Tuning Haskell RTS for Kubernetes, Part 2

$
0
0

We kept on tweaking our Haskell RTS after we reached “stable enough” in part 1 of this series, trying to address two main things:

  1. Handle bursts of high concurrency more efficiently
  2. Avoid throttling due to CFS quotas in Kubernetes

We also learned some interesting properties of the parallel garbage collector in the process.

TL;DR

  • Profile your app in production
  • Threadscope is your friend
  • Disabling the parallel garbage collector is probably a good idea
  • Increasing -A is probably a good idea

-N⟨x⟩ == available_cores is bad

We ran into this problem in the previous post of our series, where we tried to set:

We tried this configuration because we were hoping to disable Kubernetes CFS quotas and only rely on CPU affinity to prevent noisy neighbours and worker nodes overload.

Trying this out I saw p99 response times rise from 16ms to 29ms, enough to affect stability of our upstream services.

Confused, I reached out for help on the Haskell Discourse.

Threadscope

Folks on Discourse were quick to help me drill down into GC as a possible cause for slowness, but I had no idea how to go about tuning it, if not at random.
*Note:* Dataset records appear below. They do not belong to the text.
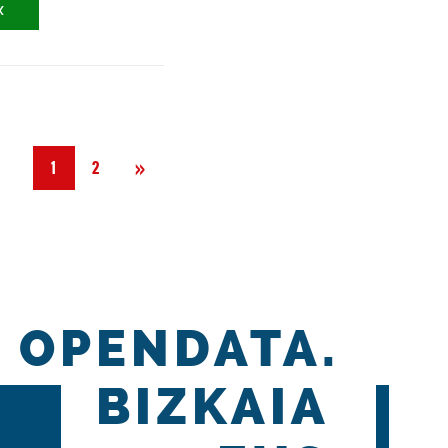
X
Hurrengoa
»
1
2
OPENDATA.
BIZKAIA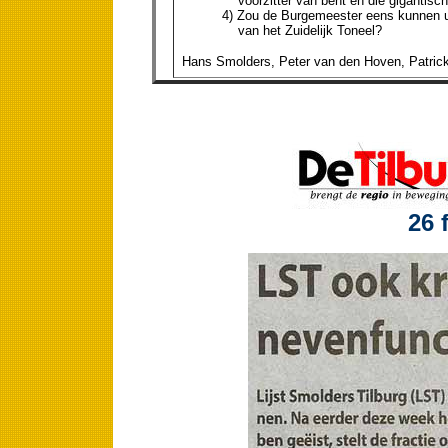
voorzitter van bent en die gigantisch
4) Zou de Burgemeester eens kunnen ui
van het Zuidelijk Toneel?
Hans Smolders, Peter van den Hoven, Patrick 
26 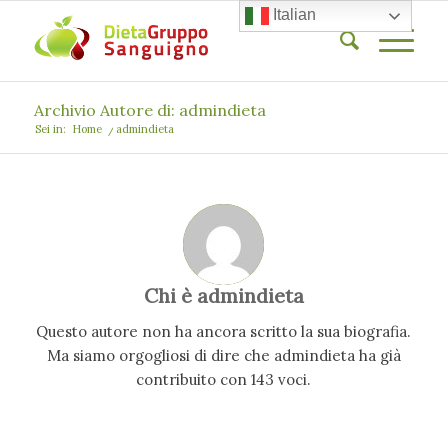
Italian
Archivio Autore di: admindieta
Sei in:
Home
/
admindieta
Chi è
admindieta
Questo autore non ha ancora scritto la sua biografia.
Ma siamo orgogliosi di dire che
admindieta
ha già
contribuito con 143 voci.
The first helpful advice I got was to use Threadscope, a graphical viewer for thread profile information generated by GHC.

Capturing event logs for ThreadScope

The first thing I had to do to be able to use ThreadScope was to build a version of our app with the -eventlog flag in our package.yaml:

 executables:
   quiz-engine-http:
     dependencies:
       ...
     ghc-options:
       - -threaded
+      - -eventlog
     main: Main.hs
     ...

This makes it so our app ships with the necessary instrumentation, which we can turn on and off at launch.

Then I had to enable event logging by launching our app with the -l RTS flag, like so:

$ quiz-engine-http +RTS -N3 -M5.8g -l -RTS

This makes it so Haskell logs events to a file while it’s running. I decided to make a single Pod use these settings alongside the rest of our fleet, taking production traffic.

Last, I had to grab the event log, which gets dumped to a file like your-executable-name.eventlog. That could be done with kubectl cp.

The log grew around 1.2MB/s, and Threadscope takes a while to load large event logs, so I went for short recording sessions of around 3min.

Launching ThreadScope

With the event log in hand, I could finally launch ThreadScope:

$ threadscope quiz-engine-http.eventlog

ThreadScope showed me a chart of app execution vs GC execution and a bunch of metrics.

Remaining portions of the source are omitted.